→ What this task involves
Within the material below, locate the line with "Privacy Policy (870, 2530)" and the line with "Genius vs. Prodigy", then return those two lines and all lines between them, exactly as written.

→ Material for this exercise
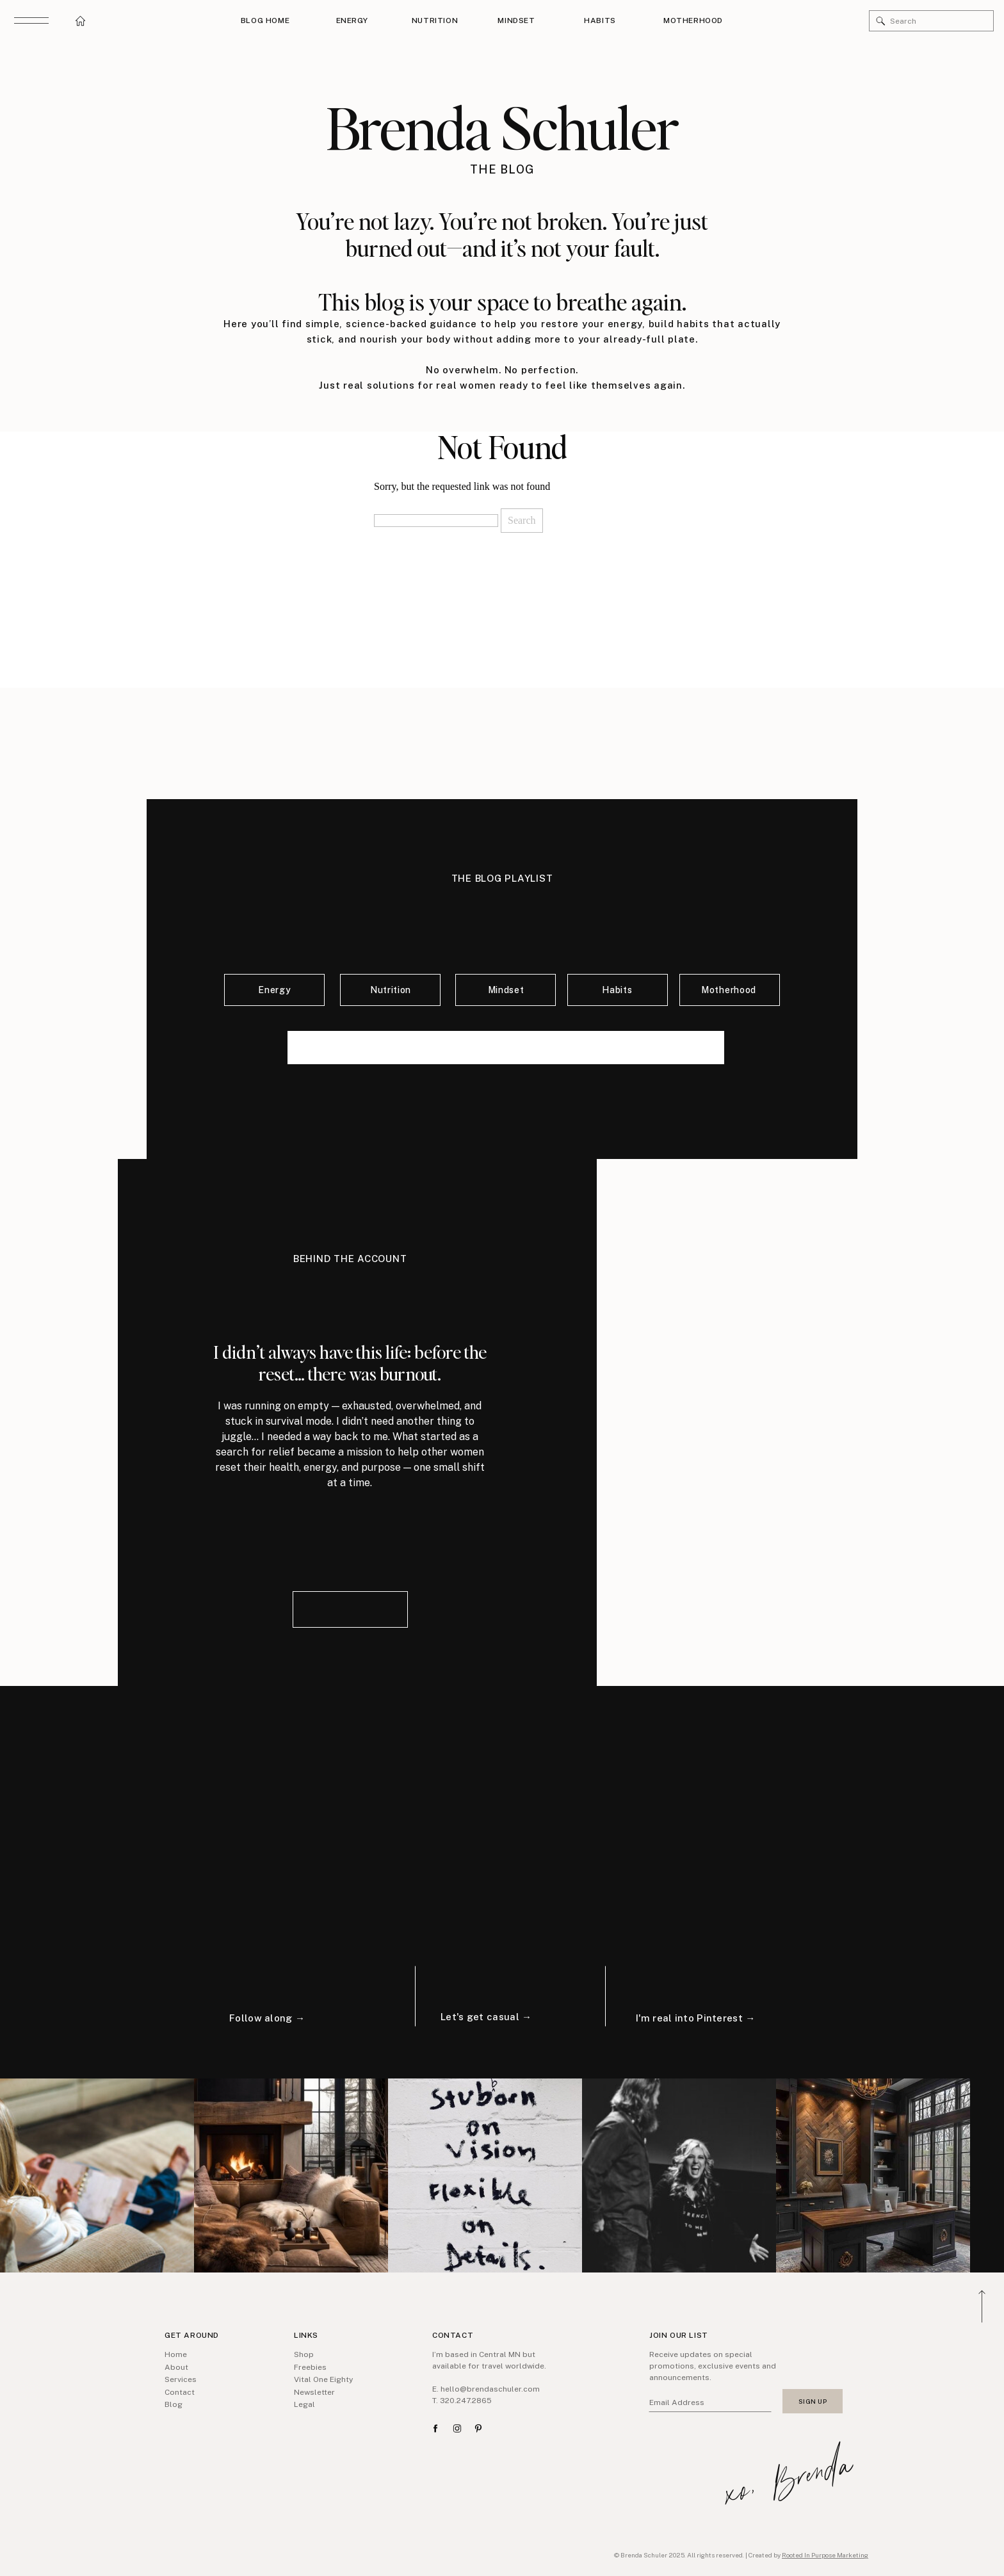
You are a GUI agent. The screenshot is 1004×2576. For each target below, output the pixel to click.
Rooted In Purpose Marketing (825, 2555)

==

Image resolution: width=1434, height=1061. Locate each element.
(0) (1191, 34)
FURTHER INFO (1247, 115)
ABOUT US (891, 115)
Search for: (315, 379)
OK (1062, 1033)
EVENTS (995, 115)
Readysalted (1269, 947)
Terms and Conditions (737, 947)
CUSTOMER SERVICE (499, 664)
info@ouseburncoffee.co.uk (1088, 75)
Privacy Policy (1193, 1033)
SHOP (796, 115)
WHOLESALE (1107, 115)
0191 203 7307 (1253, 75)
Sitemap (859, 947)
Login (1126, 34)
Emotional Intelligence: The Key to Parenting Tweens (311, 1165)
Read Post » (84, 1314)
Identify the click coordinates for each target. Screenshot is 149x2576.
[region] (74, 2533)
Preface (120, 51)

--

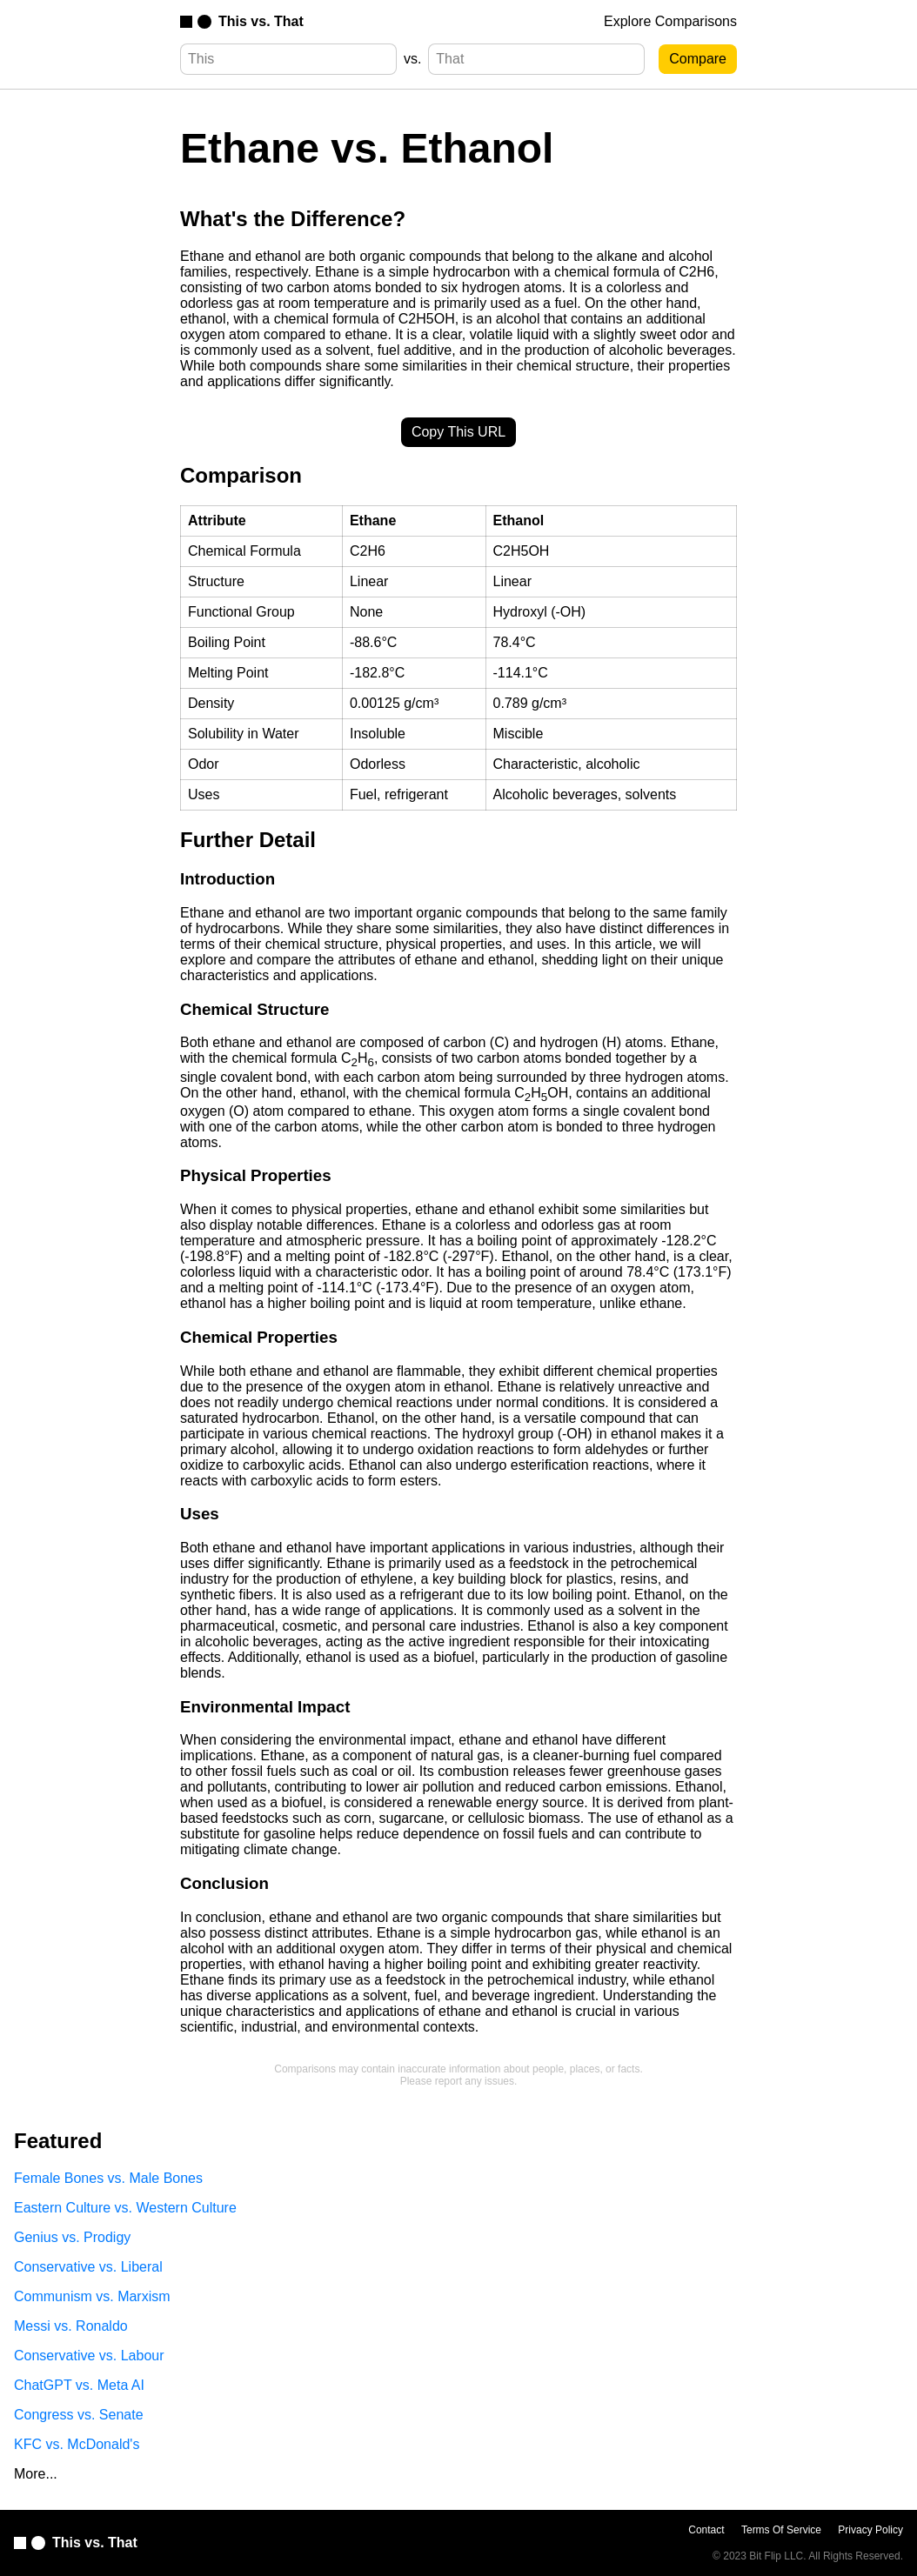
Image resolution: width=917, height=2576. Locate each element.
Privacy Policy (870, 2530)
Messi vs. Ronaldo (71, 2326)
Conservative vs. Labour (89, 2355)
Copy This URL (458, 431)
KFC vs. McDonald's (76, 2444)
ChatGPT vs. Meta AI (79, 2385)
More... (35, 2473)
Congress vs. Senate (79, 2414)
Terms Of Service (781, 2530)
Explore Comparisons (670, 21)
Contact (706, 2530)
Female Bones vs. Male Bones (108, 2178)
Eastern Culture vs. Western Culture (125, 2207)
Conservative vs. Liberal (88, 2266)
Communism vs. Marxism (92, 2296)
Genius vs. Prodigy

→ Written reply
Privacy Policy (870, 2530)
Messi vs. Ronaldo (71, 2326)
Conservative vs. Labour (89, 2355)
Copy This URL (458, 431)
KFC vs. McDonald's (76, 2444)
ChatGPT vs. Meta AI (79, 2385)
More... (35, 2473)
Congress vs. Senate (79, 2414)
Terms Of Service (781, 2530)
Explore Comparisons (670, 21)
Contact (706, 2530)
Female Bones vs. Male Bones (108, 2178)
Eastern Culture vs. Western Culture (125, 2207)
Conservative vs. Liberal (88, 2266)
Communism vs. Marxism (92, 2296)
Genius vs. Prodigy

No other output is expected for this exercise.